One of the people who talked about this was Mary Beard in SPQR:
In and around the modern town of Perugia, dozens of small sling bullets have been unearthed, deadly lead projectiles … ‘You’re famished and pretending not to be’, reads one message lobbed into the city, where starvation eventually led to surrender. Several others carry brutally obscene messages aimed at predictable parts of the anatomy of their different targets, male and female: ‘Lucius Antonius, you baldy, and you too, Fulvia, open your arsehole’; ‘I’m going for Madam Octavius’ arsehole’; or ‘I’m going for Fulvia’s clitoris’ (landica, the earliest attested use of the term in Latin). The unsettling overlap of military and sexual violence, plus the standard Roman potshot at a receding hairline, is probably typical of the ribaldry found on the legionary front line: part bravado, part aggression, part misogyny, part ill-concealed fear.
— “SPQR”, Mary Beard
Angus also sent me to this piece:
Aerial Insults: The Tradition of Inscribing Lead Sling-Bullets in Antiquity
Slings are wild. I find it funny that Mary Beard is trying at the end to academically explain the kind of dehumanizing psychology of the frontline troop. As if that has somehow changed and we now live in an enlightened era. As if soldiers haven’t been the same since history began.
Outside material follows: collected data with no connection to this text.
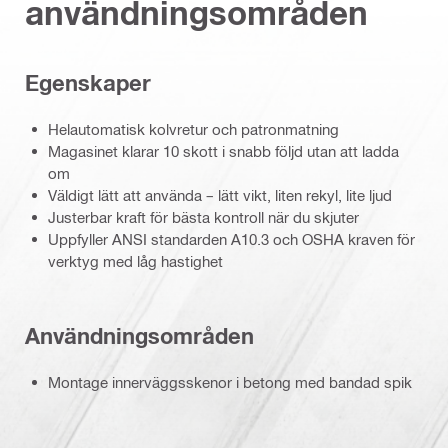
användningsområden
Egenskaper
Helautomatisk kolvretur och patronmatning
Magasinet klarar 10 skott i snabb följd utan att ladda
om
Väldigt lätt att använda – lätt vikt, liten rekyl, lite ljud
Justerbar kraft för bästa kontroll när du skjuter
Uppfyller ANSI standarden A10.3 och OSHA kraven för
verktyg med låg hastighet
Användningsområden
Montage innerväggsskenor i betong med bandad spik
To point this out, Angus pointed to Red Shift by Alan Garner. Apparently part of Garner’s story deals with a group of Roman auxiliaries. Rather than invent a “Roman” style of speech for them, he has them talk in Vietnam-era military slang; it really works, and makes a point about the things that soldiers of all eras have in common.
Then we moved on to Swiss arrows or Dutch arrows and I stumbled on this guy:
One fan thought that the “dart” that wounded Faramir in “The Return of the King” was probably a Dutch arrow.
But the spear throwers — the Athletls — are quite remarkable.
In any case, stick that in your story and tell it slant.